-- AVAILABLE RECORDS follows --

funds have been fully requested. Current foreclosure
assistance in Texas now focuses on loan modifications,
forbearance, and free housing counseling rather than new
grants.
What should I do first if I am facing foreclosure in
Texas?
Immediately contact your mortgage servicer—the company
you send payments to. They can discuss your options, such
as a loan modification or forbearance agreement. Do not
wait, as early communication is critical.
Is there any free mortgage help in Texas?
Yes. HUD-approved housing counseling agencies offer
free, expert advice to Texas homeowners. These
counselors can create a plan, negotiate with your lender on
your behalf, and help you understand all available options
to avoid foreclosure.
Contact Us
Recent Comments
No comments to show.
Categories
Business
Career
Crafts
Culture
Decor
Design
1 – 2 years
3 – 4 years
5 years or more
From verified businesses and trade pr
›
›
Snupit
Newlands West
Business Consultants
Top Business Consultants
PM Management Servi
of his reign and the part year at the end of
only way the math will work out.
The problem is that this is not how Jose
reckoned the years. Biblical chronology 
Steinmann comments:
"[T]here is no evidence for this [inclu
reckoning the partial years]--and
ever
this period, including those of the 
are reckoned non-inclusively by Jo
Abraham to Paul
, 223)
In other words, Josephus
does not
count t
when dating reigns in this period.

-- AVAILABLE RECORDS concluded --

# PROBLEM DETAILS
Using the material above, extract the line that contains "In other words, Josephus" and every line after it, exactly as given; stop at the last line.

# REPLY
In other words, Josephus
does not
count t
when dating reigns in this period.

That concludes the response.